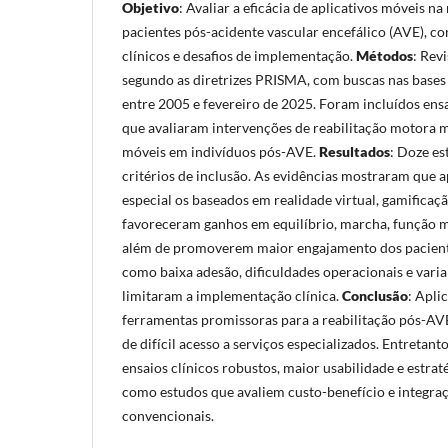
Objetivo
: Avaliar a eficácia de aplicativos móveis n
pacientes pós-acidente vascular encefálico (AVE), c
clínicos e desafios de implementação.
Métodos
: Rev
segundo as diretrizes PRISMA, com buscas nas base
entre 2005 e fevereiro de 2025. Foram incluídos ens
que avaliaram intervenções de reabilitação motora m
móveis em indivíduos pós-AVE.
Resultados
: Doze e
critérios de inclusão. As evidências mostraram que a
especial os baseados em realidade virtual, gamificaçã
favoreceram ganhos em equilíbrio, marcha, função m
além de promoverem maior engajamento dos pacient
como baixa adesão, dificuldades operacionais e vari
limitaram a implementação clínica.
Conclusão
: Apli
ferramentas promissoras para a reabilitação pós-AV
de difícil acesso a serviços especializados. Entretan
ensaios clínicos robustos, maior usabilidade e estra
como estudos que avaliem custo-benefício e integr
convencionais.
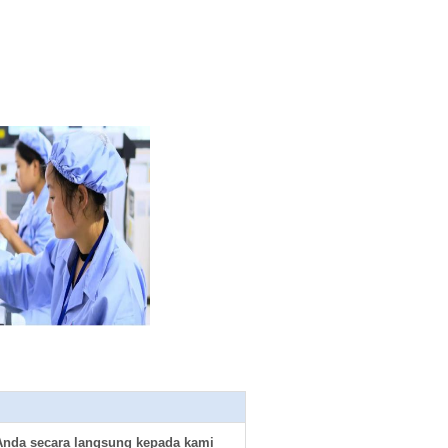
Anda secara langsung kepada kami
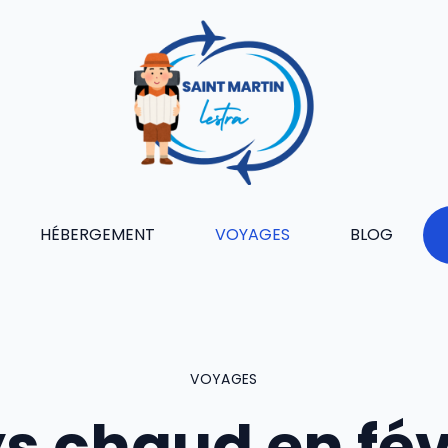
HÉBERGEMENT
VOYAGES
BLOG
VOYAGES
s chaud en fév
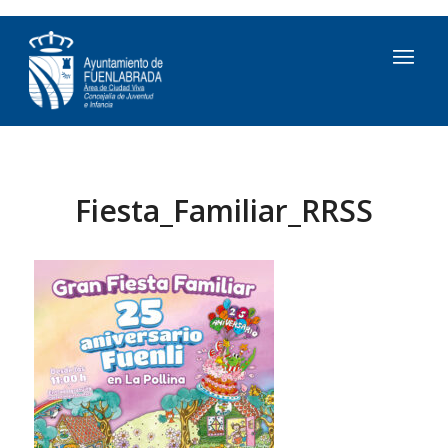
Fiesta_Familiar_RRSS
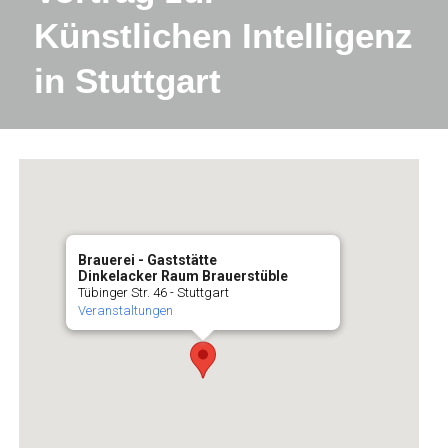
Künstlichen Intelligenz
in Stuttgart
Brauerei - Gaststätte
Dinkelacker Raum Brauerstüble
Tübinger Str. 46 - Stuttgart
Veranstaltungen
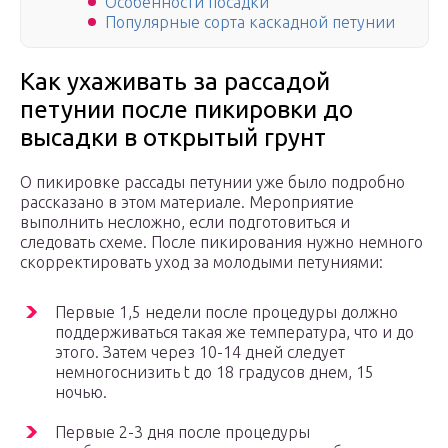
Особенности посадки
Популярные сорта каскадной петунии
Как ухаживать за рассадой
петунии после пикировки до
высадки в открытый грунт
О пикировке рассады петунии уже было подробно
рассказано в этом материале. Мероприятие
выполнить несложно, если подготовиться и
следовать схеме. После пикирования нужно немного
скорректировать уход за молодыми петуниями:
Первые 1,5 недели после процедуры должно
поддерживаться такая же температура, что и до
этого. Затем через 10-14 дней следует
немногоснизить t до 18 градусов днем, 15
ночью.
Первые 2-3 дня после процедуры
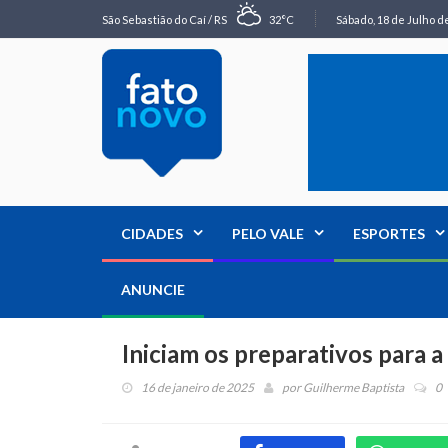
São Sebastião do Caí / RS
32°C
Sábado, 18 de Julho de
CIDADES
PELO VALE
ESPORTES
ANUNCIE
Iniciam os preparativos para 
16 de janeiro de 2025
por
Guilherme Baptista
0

...

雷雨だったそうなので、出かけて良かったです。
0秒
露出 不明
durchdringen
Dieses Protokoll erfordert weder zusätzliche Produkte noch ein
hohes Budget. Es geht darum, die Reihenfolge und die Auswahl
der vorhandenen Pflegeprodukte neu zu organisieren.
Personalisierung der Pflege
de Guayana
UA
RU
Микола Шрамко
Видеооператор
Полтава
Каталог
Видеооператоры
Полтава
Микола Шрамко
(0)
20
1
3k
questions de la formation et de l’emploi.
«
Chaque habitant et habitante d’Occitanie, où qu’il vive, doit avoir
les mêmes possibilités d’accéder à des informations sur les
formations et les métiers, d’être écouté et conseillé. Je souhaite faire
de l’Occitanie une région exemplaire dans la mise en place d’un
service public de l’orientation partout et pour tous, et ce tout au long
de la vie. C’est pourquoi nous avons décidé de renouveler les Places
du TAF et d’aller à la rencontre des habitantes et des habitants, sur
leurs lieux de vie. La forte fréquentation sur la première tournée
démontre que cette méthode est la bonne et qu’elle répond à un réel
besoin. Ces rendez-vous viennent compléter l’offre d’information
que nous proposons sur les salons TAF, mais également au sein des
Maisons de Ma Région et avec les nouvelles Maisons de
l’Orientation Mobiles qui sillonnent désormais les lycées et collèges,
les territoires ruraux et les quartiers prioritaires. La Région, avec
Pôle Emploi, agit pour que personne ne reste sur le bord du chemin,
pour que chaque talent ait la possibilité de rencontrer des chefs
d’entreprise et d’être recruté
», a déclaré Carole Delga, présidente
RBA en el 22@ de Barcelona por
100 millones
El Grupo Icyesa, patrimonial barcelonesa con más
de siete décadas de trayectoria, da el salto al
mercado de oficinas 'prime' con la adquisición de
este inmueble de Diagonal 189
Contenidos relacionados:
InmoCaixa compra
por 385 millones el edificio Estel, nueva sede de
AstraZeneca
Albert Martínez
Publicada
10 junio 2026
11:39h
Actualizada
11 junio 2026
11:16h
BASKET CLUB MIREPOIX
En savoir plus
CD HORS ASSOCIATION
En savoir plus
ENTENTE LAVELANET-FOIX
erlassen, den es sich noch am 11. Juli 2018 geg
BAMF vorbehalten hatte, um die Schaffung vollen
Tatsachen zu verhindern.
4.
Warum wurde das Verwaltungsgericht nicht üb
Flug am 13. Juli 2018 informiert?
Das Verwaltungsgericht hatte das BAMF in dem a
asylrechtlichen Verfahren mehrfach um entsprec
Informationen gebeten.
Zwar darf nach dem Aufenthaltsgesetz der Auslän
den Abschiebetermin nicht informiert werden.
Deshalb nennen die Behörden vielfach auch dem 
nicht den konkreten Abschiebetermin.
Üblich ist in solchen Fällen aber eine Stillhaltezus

--

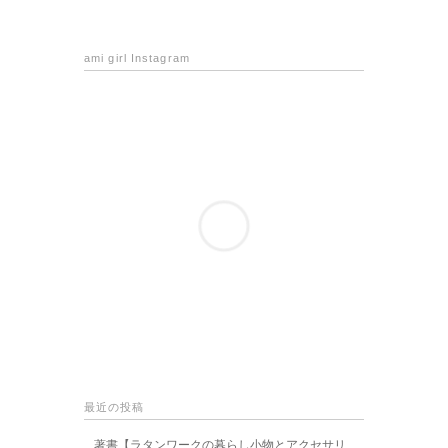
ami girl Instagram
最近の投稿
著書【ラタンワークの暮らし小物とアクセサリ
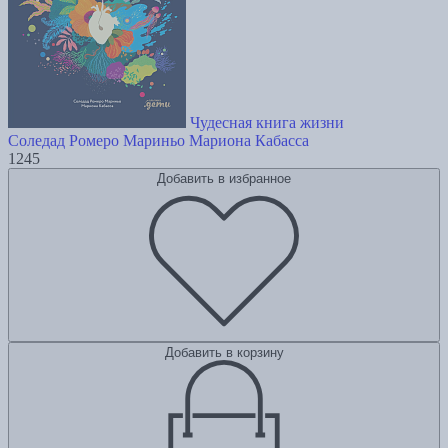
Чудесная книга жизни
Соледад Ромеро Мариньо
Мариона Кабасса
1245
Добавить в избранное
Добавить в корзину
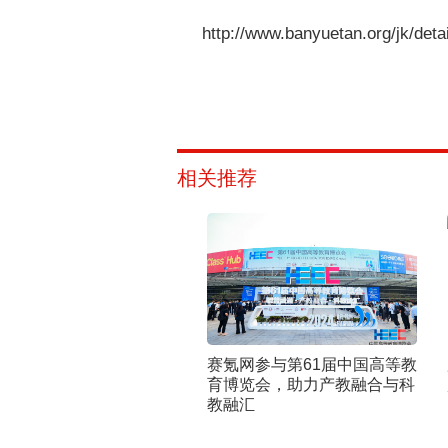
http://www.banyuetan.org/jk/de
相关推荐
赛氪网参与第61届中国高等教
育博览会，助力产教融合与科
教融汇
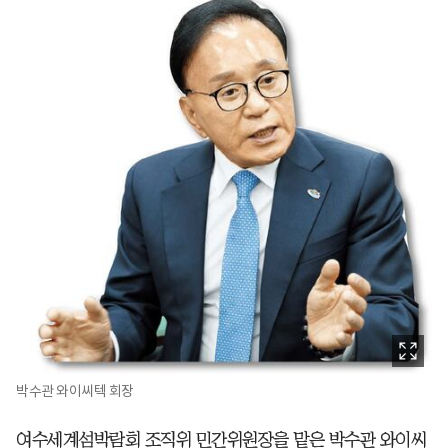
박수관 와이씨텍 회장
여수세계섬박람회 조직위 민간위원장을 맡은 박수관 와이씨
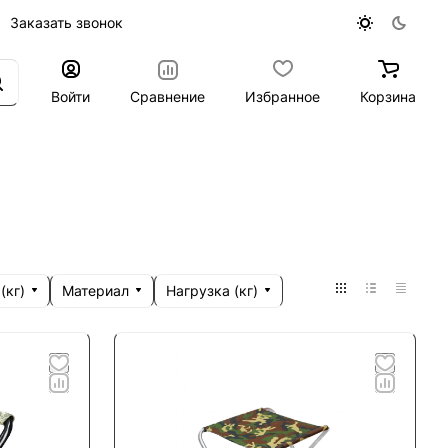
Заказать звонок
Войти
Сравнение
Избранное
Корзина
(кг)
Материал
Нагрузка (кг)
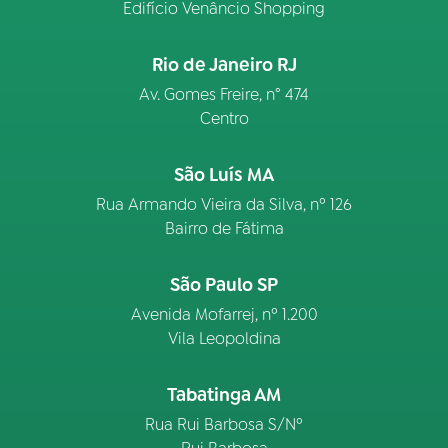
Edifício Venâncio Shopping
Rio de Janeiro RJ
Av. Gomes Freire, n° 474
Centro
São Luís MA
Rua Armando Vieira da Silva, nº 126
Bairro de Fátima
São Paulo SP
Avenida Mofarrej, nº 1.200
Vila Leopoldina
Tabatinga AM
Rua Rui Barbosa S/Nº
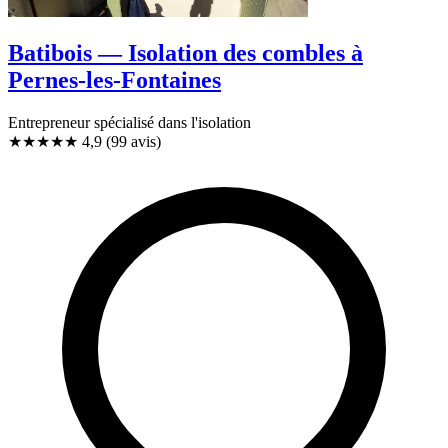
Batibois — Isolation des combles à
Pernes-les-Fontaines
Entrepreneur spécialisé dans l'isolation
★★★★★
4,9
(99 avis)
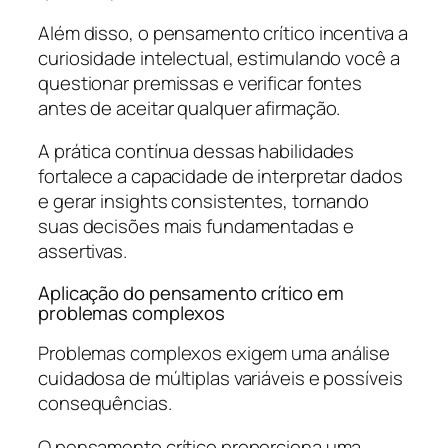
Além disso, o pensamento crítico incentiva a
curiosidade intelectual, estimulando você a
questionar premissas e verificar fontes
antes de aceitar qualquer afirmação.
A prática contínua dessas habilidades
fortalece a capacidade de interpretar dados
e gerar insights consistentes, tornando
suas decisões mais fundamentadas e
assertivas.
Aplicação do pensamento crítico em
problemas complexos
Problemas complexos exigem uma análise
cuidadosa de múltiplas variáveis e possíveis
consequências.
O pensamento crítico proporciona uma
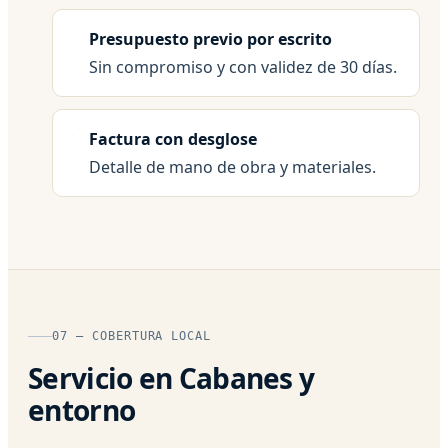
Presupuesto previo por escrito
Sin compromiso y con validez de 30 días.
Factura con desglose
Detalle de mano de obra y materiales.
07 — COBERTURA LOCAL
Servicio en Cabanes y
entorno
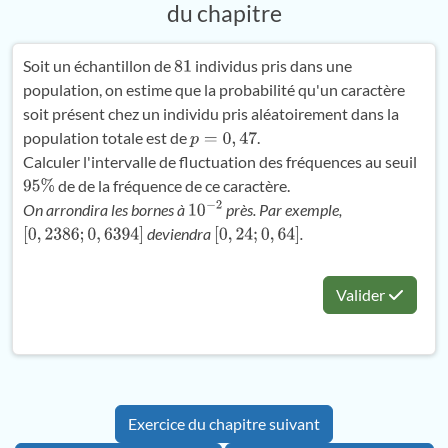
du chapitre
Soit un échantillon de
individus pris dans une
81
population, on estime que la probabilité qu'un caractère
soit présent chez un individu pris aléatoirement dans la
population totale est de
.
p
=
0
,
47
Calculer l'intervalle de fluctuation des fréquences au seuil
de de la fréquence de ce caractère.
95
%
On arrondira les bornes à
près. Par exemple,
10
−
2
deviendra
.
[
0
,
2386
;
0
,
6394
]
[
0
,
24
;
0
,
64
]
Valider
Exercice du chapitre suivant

EXERCISE DETAILS>
Starting at the line with "Problemas complexos exigem uma análise" in the entries above, write out every line exactly until the line with "Factura con desglose" has been written. Include no pictures and nothing more.

RESULT FOR THIS TASK>
Problemas complexos exigem uma análise
cuidadosa de múltiplas variáveis e possíveis
consequências.
O pensamento crítico proporciona uma
Presupuesto previo por escrito
Sin compromiso y con validez de 30 días.
Factura con desglose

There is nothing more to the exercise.